[THE RECORDS — start]

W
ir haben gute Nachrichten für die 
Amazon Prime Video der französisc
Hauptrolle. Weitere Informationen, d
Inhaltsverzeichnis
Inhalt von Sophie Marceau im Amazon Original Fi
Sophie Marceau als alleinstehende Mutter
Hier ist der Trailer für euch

[THE RECORDS — finish]
[THE RECORDS — start]

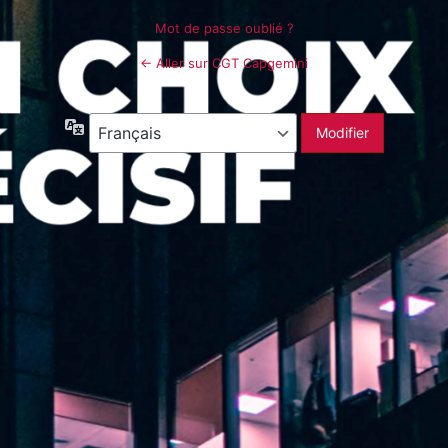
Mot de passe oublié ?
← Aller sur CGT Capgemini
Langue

[THE RECORDS — finish]
[THE RECORDS — start]

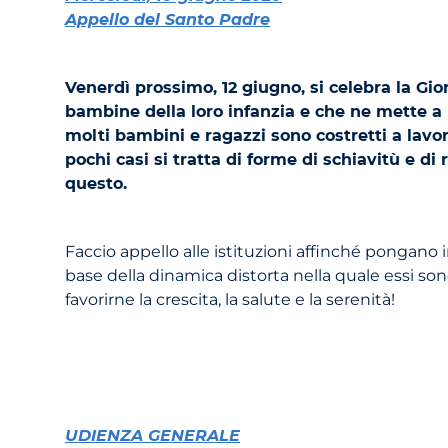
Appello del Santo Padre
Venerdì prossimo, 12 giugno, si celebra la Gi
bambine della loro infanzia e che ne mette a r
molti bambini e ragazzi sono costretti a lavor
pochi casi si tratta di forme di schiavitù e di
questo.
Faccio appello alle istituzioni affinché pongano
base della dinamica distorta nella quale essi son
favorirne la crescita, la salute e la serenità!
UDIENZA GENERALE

[THE RECORDS — finish]

_EXERCISE DESCRIPTION_. From the listing above, copy every line where the string "Sophie" is found.

_YOUR RESPONSE_.
Inhalt von Sophie Marceau im Amazon Original Fi
Sophie Marceau als alleinstehende Mutter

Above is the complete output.